Hoje, temos uma complexidade tributária gigantesca – e aqui eu estou falando só dos impostos indiretos: ISS, ICMS, Pis, Cofins, IPI, que são uma zona. Então as empresas têm que ter departamentos de contabilidade gigantescos e gera muito litígio, porque tem muita zona cinzenta.
Tudo isso faz com que o Brasil tenha um passivo tributário que é [equivalente a] quase 60% do PIB. Qualquer país normal tem 1%, 2% no máximo, então 60% do PIB de passivo tributário é insano.
Se a nossa estrutura tributária fosse normal, um monte de recursos das empresas e da sociedade que está sendo gasto só processando pagamento de litígios iria fazer coisas mais úteis – progresso tecnológico, inovação, redução de custos etc.
BBC News Brasil – A ideia então é que a aprovação da reforma pode ter um efeito parecido com o do Plano Real? Quer dizer, podemos ver a economia ficando mais organizada, ter mais crescimento? Qual é o efeito prático?
Pessôa – É exatamente isso que você falou, rigorosamente isso. Acredito que não vai ter um impacto imediato tão grande quanto o Plano Real teve na pobreza. Porque, de fato, a inflação é o “pior imposto” que tem. Porque ela é muito regressiva e afeta muito os mais pobres.
Então acho que aquele impacto imediato que houve [do Plano Real] na pobreza não deve haver.
Mas se considerarmos uma janela um pouco mais longa no tempo – de 10, 15 anos –, o impacto sobre a produtividade e sobre a organização da economia é equivalente. (…)
BBC News Brasil – O Brasil discute essa reforma desde a década de 1990, com várias tentativas fracassadas. O que mudou desde então e por que parece agora haver um sentimento de que “agora vai”, com economistas tão diversos como Laura Carvalho, Guido Mantega, o senhor e o Armínio Fraga assinando um manifesto juntos a favor da reforma?
Pessôa – Primeiro, acho que, neste tema, nós nunca discordamos. Porque é uma questão de microeconomia. A gente discorda mais em geral em macro.
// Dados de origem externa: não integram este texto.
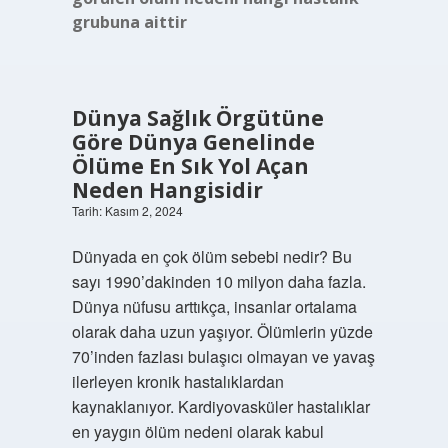
grubuna aittir
Dünya Sağlık Örgütüne
Göre Dünya Genelinde
Ölüme En Sık Yol Açan
Neden Hangisidir
Tarih: Kasım 2, 2024
Dünyada en çok ölüm sebebi nedir? Bu
sayı 1990’dakinden 10 milyon daha fazla.
Dünya nüfusu arttıkça, insanlar ortalama
olarak daha uzun yaşıyor. Ölümlerin yüzde
70’inden fazlası bulaşıcı olmayan ve yavaş
ilerleyen kronik hastalıklardan
kaynaklanıyor. Kardiyovasküler hastalıklar
en yaygın ölüm nedeni olarak kabul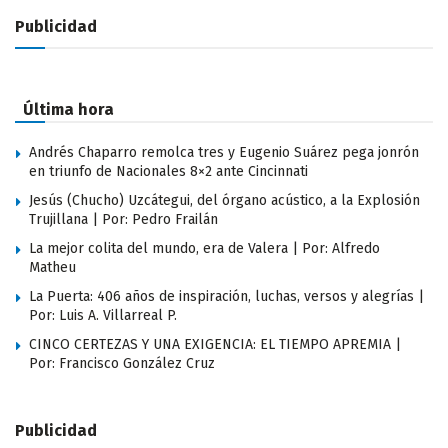
Publicidad
Última hora
Andrés Chaparro remolca tres y Eugenio Suárez pega jonrón
en triunfo de Nacionales 8×2 ante Cincinnati
Jesús (Chucho) Uzcátegui, del órgano acústico, a la Explosión
Trujillana | Por: Pedro Frailán
La mejor colita del mundo, era de Valera | Por: Alfredo
Matheu
La Puerta: 406 años de inspiración, luchas, versos y alegrías |
Por: Luis A. Villarreal P.
CINCO CERTEZAS Y UNA EXIGENCIA: EL TIEMPO APREMIA |
Por: Francisco González Cruz
Publicidad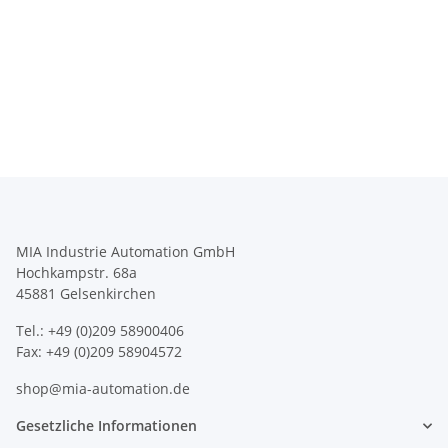
MIA Industrie Automation GmbH
Hochkampstr. 68a
45881 Gelsenkirchen
Tel.: +49 (0)209 58900406
Fax: +49 (0)209 58904572
shop@mia-automation.de
Gesetzliche Informationen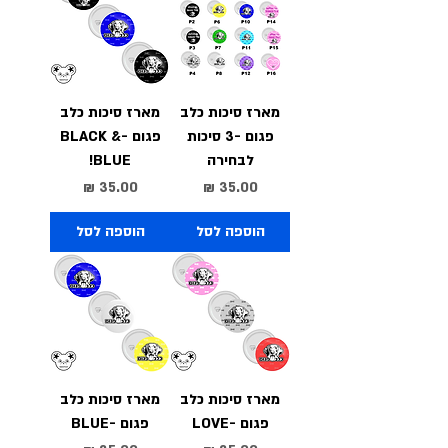
מארז סיכות כלב
מארז סיכות כלב
פגום -3 סיכות
פגום -BLACK &
לבחירה
BLUE!
מחיר
מחיר
הוספה לסל
הוספה לסל
מארז סיכות כלב
מארז סיכות כלב
פגום -LOVE
פגום -BLUE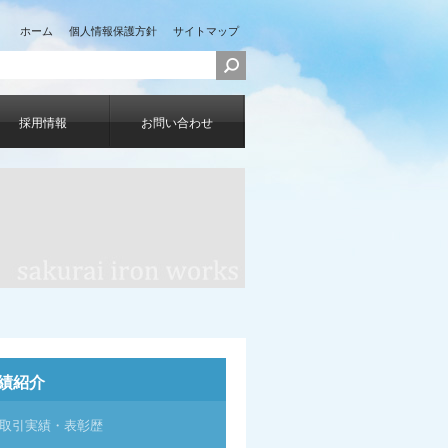
ホーム
個人情報保護方針
サイトマップ
採用情報
お問い合わせ
績紹介
取引実績・表彰歴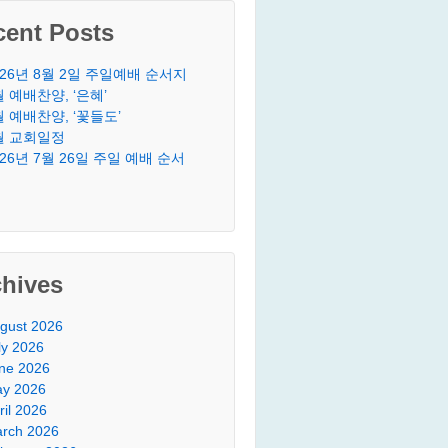
cent Posts
026년 8월 2일 주일예배 순서지
월 예배찬양, ‘은혜’
월 예배찬양, ‘꽃들도’
월 교회일정
026년 7월 26일 주일 예배 순서
chives
gust 2026
ly 2026
ne 2026
y 2026
ril 2026
rch 2026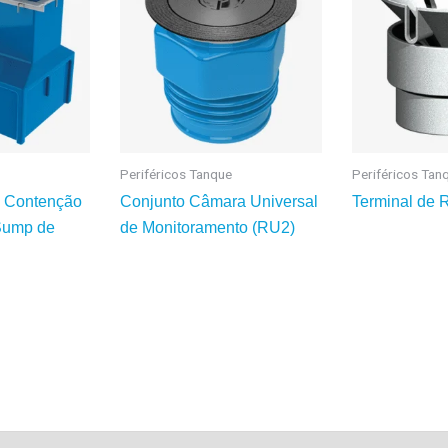
Periféricos Tanque
Periféricos Tan
e Contenção
Conjunto Câmara Universal
Terminal de 
Sump de
de Monitoramento (RU2)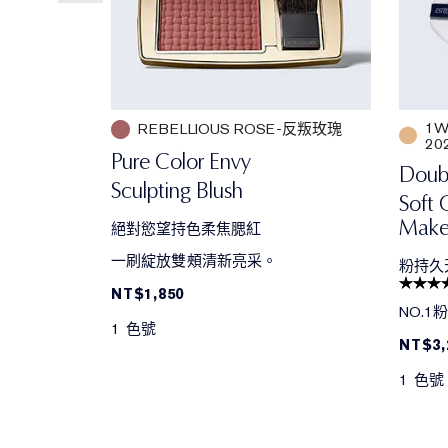
1W
REBELLIOUS ROSE-反叛玫瑰
20
Pure Color Envy
Doub
Sculpting Blush
Soft 
Make
絕對慾望持色柔焦腮紅
一刷綻放雙頰清新亮采。
粉持久天
NT$1,850
NO.
1 色號
NT$3,
1 色號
[A microeconomia trata do âmbito das empresas, famílias e indivíduos, enquanto a macroeconomia trata da economia nacional, regional ou global.]
A gente discorda na capacidade da política fiscal gerar crescimento; se maior ou menor mobilidade de capital é bom ou ruim; se intervenção no câmbio é bom ou ruim. Mas, com relação à eficiência da estrutura dos impostos indiretos, todo mundo pensa igual.
Então acho que o que mudou não foi entre os economistas, foi na política.
Primeiro, desde que o Brasil entrou naquela enorme crise [de 2014], estamos fazendo reformas, desde o primeiro ano do segundo mandato da presidente Dilma, em 2015.
E essa reforma tem um processo, ela já andou. Em 2019, ela foi aprovada na Comissão de Constituição e Justiça da Câmara e depois parou. Então tem um processo de acúmulo.
Além disso, tem um outro fato: São Paulo, no governo [João] Doria, resolveu entrar na guerra fiscal, dando benefícios para as empresas se instalarem aqui. E quando São Paulo entra na guerra fiscal, ela meio que perde sentido, e aí os governadores começam a olhar com bons olhos a reforma tributária.
Então acho que tem um amadurecimento do sistema político, o fato de São Paulo entrar na guerra fiscal, e a própria agenda de reformas andando.
Além disso, parece haver um grande comprometimento do presidente da Câmara, Arthur Lira [PP-AL], que quer deixar esta reforma como um legado.